Collected data:

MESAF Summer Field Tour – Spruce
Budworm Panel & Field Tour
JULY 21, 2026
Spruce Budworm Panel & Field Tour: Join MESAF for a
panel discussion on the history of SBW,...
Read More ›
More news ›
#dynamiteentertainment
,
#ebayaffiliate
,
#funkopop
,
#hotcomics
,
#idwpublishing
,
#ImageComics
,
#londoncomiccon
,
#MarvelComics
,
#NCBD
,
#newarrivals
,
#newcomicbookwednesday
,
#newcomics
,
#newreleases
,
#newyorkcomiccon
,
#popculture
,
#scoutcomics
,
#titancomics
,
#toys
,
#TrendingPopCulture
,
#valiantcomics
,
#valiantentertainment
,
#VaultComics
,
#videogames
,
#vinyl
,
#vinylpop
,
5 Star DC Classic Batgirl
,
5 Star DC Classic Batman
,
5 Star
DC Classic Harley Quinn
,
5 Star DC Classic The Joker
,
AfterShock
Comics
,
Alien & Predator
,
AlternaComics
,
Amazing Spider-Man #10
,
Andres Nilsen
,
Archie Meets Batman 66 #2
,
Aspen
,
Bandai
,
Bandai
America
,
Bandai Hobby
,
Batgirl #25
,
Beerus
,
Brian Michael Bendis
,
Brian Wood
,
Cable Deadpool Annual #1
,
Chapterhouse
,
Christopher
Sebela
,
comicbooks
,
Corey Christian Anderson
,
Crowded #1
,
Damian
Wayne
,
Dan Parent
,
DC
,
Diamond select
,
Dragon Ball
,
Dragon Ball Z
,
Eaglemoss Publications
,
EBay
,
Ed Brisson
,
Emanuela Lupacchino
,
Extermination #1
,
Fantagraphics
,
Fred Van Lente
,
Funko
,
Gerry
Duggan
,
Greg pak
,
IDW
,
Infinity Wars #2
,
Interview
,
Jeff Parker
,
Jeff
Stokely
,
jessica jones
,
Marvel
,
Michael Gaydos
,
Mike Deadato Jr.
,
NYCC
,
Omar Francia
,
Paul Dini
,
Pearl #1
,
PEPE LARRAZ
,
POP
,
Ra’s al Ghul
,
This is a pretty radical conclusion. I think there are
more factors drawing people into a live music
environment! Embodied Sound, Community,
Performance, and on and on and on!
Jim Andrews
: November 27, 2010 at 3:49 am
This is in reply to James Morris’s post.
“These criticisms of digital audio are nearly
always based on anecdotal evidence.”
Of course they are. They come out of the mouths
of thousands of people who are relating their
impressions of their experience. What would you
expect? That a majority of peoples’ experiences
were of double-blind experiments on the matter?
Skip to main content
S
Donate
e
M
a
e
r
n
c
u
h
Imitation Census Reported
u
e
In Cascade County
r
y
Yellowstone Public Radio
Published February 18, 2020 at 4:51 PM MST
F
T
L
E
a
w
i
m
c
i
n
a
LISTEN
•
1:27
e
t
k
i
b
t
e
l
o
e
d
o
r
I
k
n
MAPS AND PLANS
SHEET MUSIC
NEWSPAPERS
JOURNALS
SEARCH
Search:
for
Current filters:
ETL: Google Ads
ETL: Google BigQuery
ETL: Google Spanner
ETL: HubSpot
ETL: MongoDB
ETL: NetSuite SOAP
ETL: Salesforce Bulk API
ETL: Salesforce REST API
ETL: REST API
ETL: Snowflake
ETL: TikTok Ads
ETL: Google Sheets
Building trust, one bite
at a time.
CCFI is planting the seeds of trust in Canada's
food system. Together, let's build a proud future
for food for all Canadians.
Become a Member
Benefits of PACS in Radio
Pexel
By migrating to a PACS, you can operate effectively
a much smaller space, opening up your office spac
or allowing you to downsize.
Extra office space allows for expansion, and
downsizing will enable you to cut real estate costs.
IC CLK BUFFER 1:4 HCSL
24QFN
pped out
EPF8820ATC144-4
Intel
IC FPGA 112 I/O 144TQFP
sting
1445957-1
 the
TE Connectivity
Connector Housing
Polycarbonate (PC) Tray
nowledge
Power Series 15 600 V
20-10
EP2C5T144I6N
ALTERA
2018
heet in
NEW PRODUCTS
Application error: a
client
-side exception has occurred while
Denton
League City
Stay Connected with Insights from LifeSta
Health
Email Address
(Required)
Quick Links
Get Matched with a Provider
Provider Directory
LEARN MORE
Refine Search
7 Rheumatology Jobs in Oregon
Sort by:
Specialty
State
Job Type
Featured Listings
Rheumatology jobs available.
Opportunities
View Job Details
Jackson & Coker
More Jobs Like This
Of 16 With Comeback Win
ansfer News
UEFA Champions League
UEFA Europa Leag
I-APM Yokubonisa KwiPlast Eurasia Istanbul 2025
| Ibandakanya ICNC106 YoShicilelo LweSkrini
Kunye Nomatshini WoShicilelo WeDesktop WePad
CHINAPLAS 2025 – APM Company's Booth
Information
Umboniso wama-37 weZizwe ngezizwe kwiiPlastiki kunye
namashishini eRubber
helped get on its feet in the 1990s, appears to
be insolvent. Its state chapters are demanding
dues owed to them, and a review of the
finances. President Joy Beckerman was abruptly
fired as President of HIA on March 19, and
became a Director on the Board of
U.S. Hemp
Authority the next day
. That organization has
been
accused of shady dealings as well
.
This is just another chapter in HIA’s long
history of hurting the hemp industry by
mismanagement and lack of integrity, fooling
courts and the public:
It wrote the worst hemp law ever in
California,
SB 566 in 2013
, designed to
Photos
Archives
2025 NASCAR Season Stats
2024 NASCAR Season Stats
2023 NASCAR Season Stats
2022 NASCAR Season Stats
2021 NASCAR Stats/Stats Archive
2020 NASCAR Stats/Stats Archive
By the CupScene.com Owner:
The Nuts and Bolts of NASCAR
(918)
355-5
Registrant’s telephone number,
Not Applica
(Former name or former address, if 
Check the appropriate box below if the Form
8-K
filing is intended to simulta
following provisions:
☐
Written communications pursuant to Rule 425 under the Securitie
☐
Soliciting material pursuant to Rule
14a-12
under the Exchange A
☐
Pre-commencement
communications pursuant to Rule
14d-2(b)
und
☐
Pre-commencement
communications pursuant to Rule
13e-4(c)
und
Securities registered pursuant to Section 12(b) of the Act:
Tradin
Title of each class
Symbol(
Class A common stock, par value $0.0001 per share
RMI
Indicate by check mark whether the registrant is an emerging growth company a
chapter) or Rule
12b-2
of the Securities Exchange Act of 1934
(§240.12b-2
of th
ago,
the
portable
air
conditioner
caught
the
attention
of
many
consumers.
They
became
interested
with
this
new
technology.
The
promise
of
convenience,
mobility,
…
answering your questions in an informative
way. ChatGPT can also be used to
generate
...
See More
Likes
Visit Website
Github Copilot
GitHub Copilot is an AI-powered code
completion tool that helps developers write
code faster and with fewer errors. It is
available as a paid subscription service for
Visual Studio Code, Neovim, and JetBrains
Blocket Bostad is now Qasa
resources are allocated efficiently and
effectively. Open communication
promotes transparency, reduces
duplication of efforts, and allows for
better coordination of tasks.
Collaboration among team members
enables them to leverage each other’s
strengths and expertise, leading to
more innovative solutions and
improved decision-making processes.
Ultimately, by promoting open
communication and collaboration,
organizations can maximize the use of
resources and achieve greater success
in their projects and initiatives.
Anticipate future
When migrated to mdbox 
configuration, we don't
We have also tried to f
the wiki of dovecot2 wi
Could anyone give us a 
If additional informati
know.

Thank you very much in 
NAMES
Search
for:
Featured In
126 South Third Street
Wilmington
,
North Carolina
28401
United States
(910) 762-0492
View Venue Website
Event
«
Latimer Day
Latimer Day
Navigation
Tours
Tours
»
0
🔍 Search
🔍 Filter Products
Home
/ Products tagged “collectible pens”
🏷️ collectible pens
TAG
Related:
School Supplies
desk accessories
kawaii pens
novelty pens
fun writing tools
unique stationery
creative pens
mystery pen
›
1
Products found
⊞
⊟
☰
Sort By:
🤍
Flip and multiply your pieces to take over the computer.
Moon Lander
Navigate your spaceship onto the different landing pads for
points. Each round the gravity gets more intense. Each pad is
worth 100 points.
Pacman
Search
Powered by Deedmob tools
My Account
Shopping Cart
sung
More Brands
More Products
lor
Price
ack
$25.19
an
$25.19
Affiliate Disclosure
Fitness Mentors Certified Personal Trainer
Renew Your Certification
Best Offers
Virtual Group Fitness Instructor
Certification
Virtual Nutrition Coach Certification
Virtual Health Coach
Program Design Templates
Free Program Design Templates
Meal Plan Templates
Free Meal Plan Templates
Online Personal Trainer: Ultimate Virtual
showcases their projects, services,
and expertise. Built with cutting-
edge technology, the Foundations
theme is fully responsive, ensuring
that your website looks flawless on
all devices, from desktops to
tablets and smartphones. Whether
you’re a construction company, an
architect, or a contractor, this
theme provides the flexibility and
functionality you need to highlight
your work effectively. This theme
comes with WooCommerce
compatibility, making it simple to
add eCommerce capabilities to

**Exercise goal**
Lines containing the word "making" are to be located in the entries and copied.

**The completed task**
improved decision-making processes.
compatibility, making it simple to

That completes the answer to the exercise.